Yesterday, I headed over to Dewey Square for my first visit to a local outpost of Occupy Wall Street. They call themselves Occupy Boston. I found more than I expected, and less.
The closely spaced tents are a cacophony of colors, nestled among office buildings. To one corner is the venerable South Station, completed in 1899. The aluminum Federal Reserve building towers above, aging ungracefully. People were scattered among the tents, in pairs or small groups. There were few police officers, unlike in New York. I was surprised at the inactivity.
I approached a young man with long hair, chatting with a small group. When I asked for directions to the information table, he ignored me. They all did. I kept going and soon found the table on my own. It was staffed by a man and woman, twenty-something, who courteously answered my questions. When was general assembly? Would there be a march?
I moved on among the tents, feeling like an anthropologist unsure of how to engage the locals. A group of about fifteen, mostly men, was having an animated discussion. One was older, standing to the side in a sport coat—an outsider like me.
A bearded young man facilitated the discussion, calling on people who raised their hands. Instead of votes, they took “temperature checks.” Raising both hands indicated support. If 70% did so, it was sufficient to proceed. Another man occasionally explained procedural issues. The group showed him deference—there was a hierarchy.
They were discussing the Federal Reserve, influenced—obviously—by Ron Paul’s book End The Fed. I was impressed by the enthusiasm of the participants, and their intelligence. Their knowledge of the financial system was pretty much what you would expect of a random group of people standing around in a park. When the group took a temperature check on whether the United States should return to the gold standard, support was almost unanimous. I had to intervene, so I gave them a brief lesson on America’s experience with the gold standard during the nineteenth century.
I made my way over to the media tent and asked a young man about the movement’s lack of message.
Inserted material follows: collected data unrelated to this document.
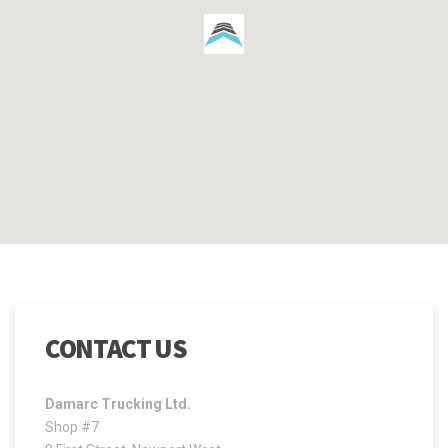
CONTACT US
Damarc Trucking Ltd.
Shop #7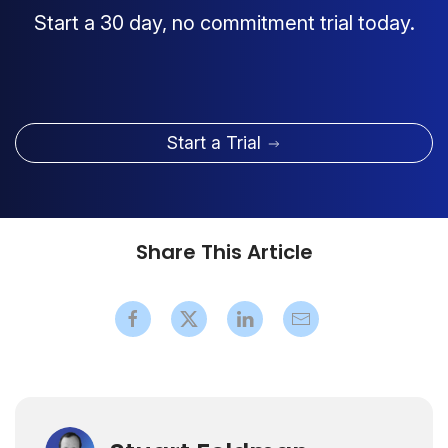
Start a 30 day, no commitment trial today.
Start a Trial
Share This Article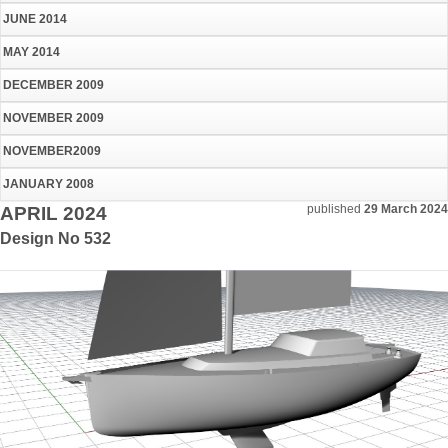
JUNE 2014
MAY 2014
DECEMBER 2009
NOVEMBER 2009
NOVEMBER2009
JANUARY 2008
published
29 March 2024
APRIL 2024
Design No 532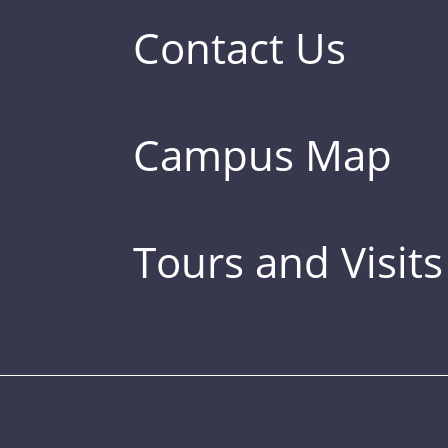
Contact Us
Campus Map
Tours and Visits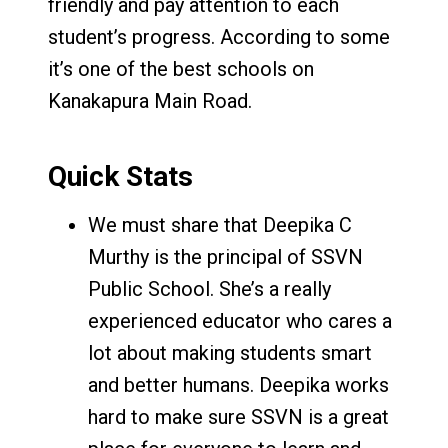
friendly and pay attention to each
student’s progress. According to some
it’s one of the best schools on
Kanakapura Main Road.
Quick Stats
We must share that Deepika C
Murthy is the principal of SSVN
Public School. She’s a really
experienced educator who cares a
lot about making students smart
and better humans. Deepika works
hard to make sure SSVN is a great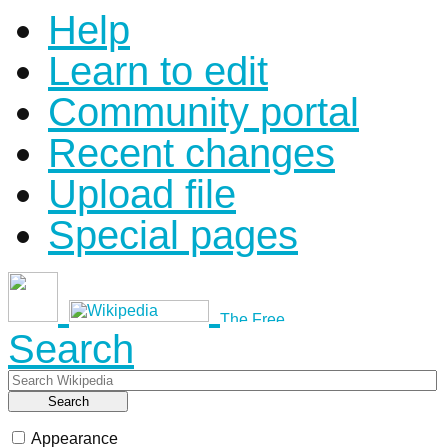
Help
Learn to edit
Community portal
Recent changes
Upload file
Special pages
Search
Search
Appearance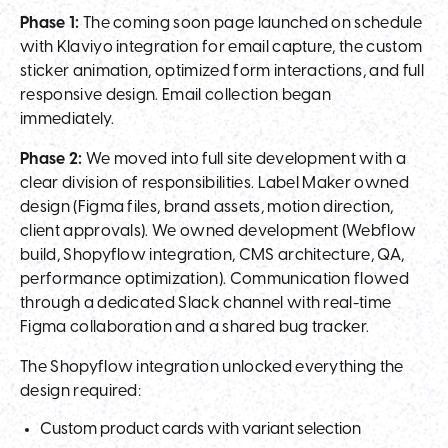
Phase 1:
The coming soon page launched on schedule
with Klaviyo integration for email capture, the custom
sticker animation, optimized form interactions, and full
responsive design. Email collection began
immediately.
Phase 2:
We moved into full site development with a
clear division of responsibilities. Label Maker owned
design (Figma files, brand assets, motion direction,
client approvals). We owned development (Webflow
build, Shopyflow integration, CMS architecture, QA,
performance optimization). Communication flowed
through a dedicated Slack channel with real-time
Figma collaboration and a shared bug tracker.
The Shopyflow integration unlocked everything the
design required:
Custom product cards with variant selection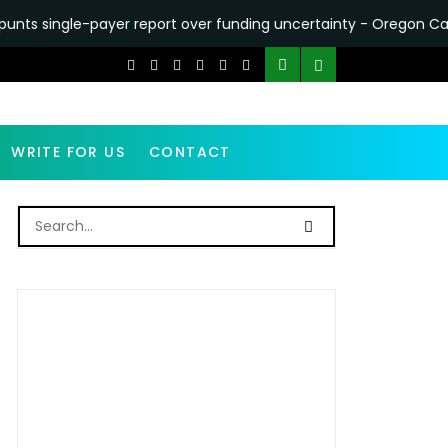
yer report over funding uncertainty - Oregon Capital Chronicle
WRITE FOR US
CONTACT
His mechanical response indicated how often he was hearing the question:
The media is pushing us to come up with demands so they can brand us and cause division. We are not going to be rushed.
I have read more or less the same response several times on the movement’s websites. The demonstrators are in denial, treating a nagging lack of message as if it were a problem with the media. I want to support them, but what exactly am I supporting? If it is that America should return to the gold standard, count me out.
A young man wandered up and introduced himself. His name was Douglas Witt, and he was working on the movement’s newspaper, Occupy Boston Globe. It appears on-line, but they are hoping it can come out in print. Mostly it has focused on practical information for the campers, details like where to shower or get supplies. I suggested that Barack Obama was taking their movement for granted. Douglas responded that he supports Republican candidate Gary Johnson, the former two-term governor of New Mexico. Johnson is a libertarian who dramatically cut spending while trying to legalize marijuana in the state. He supports abortion rights and same-sex marriage. The Republicans have largely ignored him.
People were assembling for the evening’s march. Their destination was a homeless shelter. With faded jeans, t-shirts and signs, they numbered maybe 150. Someone started a chant, and they headed out:
“Show me what democracy looks like.”
“This is what democracy looks like!”
The ragtag army made its way through an intersection, heading towards the setting sun. Then the traffic light changed, and a swarm of office workers came the other way. Men in ties and women in skirts, heading towards the trains at South Station. Commuters all, these were not the 1%, but were they the 99%? With blank faces looking straight ahead, three-to-one they outnumbered the demonstrators who had just passed.
The traffic light changed again, and Dewey Square emptied. The only sound was of passing cars. I could no longer hear the demonstrators’ chanting, but it played in my mind: This is what democracy looks like.